Sorry for late response!

On 3/2/2021 6:41 PM, Greg Kroah-Hartman wrote:
> On Tue, Mar 02, 2021 at 01:59:46PM +0100, Vlastimil Babka wrote:
>> On 2/17/21 7:31 AM, Faiyaz Mohammed wrote:
>>> Reading the sys slab alloc_calls, free_calls returns the available object
>>> owners, but the size of this file is limited to PAGE_SIZE
>>> because of the limitation of sysfs attributes, it is returning the
>>> partial owner info, which is not sufficient to debug/account the slab
>>> memory and alloc_calls output is not matching with /proc/slabinfo.
>>>
>>> To remove the PAGE_SIZE limitation converted the sys slab
>>> alloc_calls, free_calls to bin attribut
>>>
>>> Signed-off-by: Faiyaz Mohammed <faiyazm@codeaurora.org>
>>
>> After discussing this with Greg and PeterZ, sysfs should be one value per file,
>> and is just not proper API for this kind of info. We should reimplement at least
>> these clearly debugging "attributes" in debugfs, where they belong, instead of
>> trying to hack around the limitation in sysfs.
> 
> sysfs is _REQUIRED_ to be "one value per file", any kernel code that
> abuses this needs to be fixed up.
> 
> Why are these slab files in sysfs at all anyway?  They all feel like
> debugging stuff to me, why not move everything to debugfs?  Would make
> for a lot less code overall.
> 
Yes, we can move the /sys/kernel/slab/kmemcache/alloc_calls and
/sys/kernel/slab/kmemcache/free_calls implementation to debugfs but is
it okay to move only alloc_calls and free_calls? or we have to move
whole sysfs interface to debugfs?.

If we are moving only alloc_calls/free_calls interface to debugfs then I
think we can add all slab objects data into single file.

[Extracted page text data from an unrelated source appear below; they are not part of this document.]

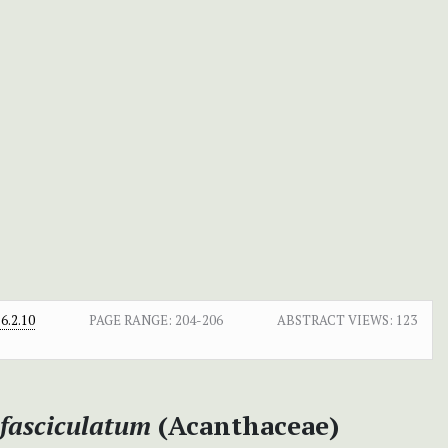
6.2.10
PAGE RANGE:
204-206
ABSTRACT VIEWS:
123
 fasciculatum
(Acanthaceae)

For example: /sys/kernel/debugfs/slab/alloc_calls, which will print all
slab objects data.

Example Output: alloc_list: call_site=__request_region+0xb4/0x2f0
count=228 object_size=128 slab_size=640 slab_name=kmalloc-128

or

We can have just like current sysfs interface, have separate
alloc_calls/free_calls traces per kmem cache.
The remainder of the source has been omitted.